In an agentic environment, each AI agent should be treated like its own user or service account, with a unique identity that it uses to authenticate to systems and services. MCP enforces this model directly: each agent identity is represented in the client-server handshake, with fine-grained policies determining what an MCP client can request from a server.

If an attacker gets hold of an agent’s credentials, like an API key, SSH key, or token, they inherit that agent’s level of trust. That could mean unauthorized access to production systems, pivoting into other parts of your network, or stealing sensitive data. In multi-agent setups, the risk scales quickly, as each agent may require different permissions for various systems.

Agentic AI agents are considered non-human identities, similar to service accounts or machine users, and require the same rigor in authentication, authorization, and lifecycle management as human identities to ensure accountability and reduce risk.

Oversight and control

Oversight is harder with agentic AI because it doesn’t always follow the same path twice. Traditional software behaves consistently, regardless of the same inputs. Agentic AI might take one route today and a different route tomorrow, depending on what it has learned or what changes have occurred in the environment.

The safest approach is to put guardrails in place. With MCP wrapping, existing security and compliance tools can be brought into the agentic environment under the same identity and audit model. This allows policies to be validated across all actions, regardless of how the agent adapts.

Audit and compliance

With agentic AI, auditing isn’t just about logging what happened: you also need to know why it happened. That means recording the context in which the decision was made, the reasoning the agent used, and the exact actions it took.

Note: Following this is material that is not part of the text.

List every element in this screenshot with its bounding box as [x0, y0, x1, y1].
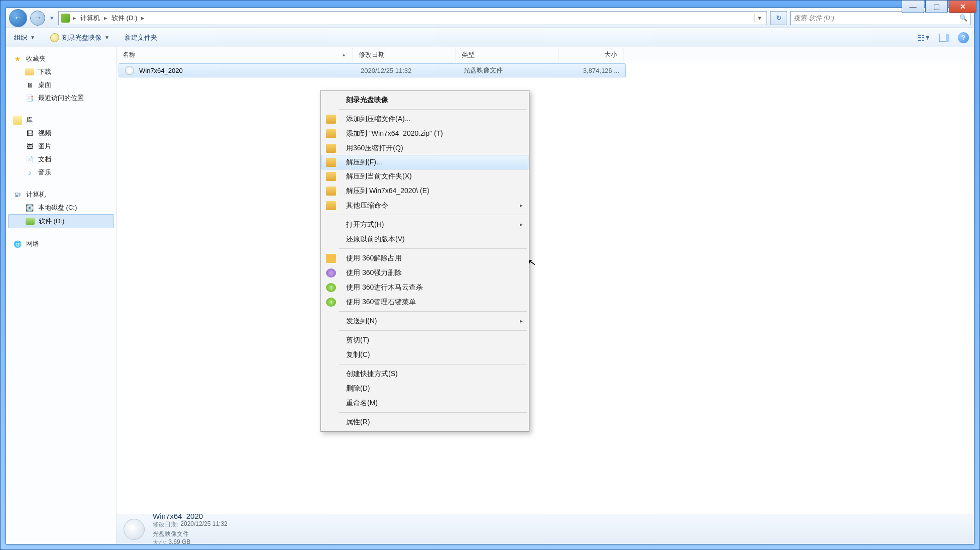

In regulated industries such as finance, healthcare, or critical infrastructure, being able to reconstruct that chain of events isn’t optional; it’s a compliance requirement. Without detailed, tamper-proof records, you can’t easily prove that the agent stayed within its approved limits or pinpoint what went wrong if something fails.

A strong audit trail should capture the system state at the time of the decision, the decision-making path or policy evaluation results, and the outcome of each action. This information must be stored securely, protected from tampering, and maintained in a manner that facilitates easy search and review later. Using explainable AI techniques can also help translate an agent’s reasoning into a format that humans can understand during audits or investigations.

Secure Agentic AI

Securing LLMs centers on access control, authorization, and preventing data leakage. Agentic AI requires a deeper application of trust boundaries, permission scopes, identity management, and system oversight.

Discover how Teleport unifies governance across human, machine, workload, device, and agentic AI identities. 

FAQs

What is the definition of agentic AI?

Agentic AI refers to autonomous artificial intelligence systems that can make independent decisions and take actions toward defined goals without continuous human guidance.

An example of agentic AI is an autonomous incident response agent that detects threats, isolates affected systems, and initiates remediation steps without manual intervention.

Large Language Models (LLMs) are not inherently agentic AI systems because they generate outputs based on prompts; however, they can become agentic when combined with tools, goals, and decision-making loops.

Agentic AI is a system capable of autonomous goal-driven action. At the same time, an LLM is a model that processes and generates language, which can be used as part of an agentic AI’s reasoning or communication layer.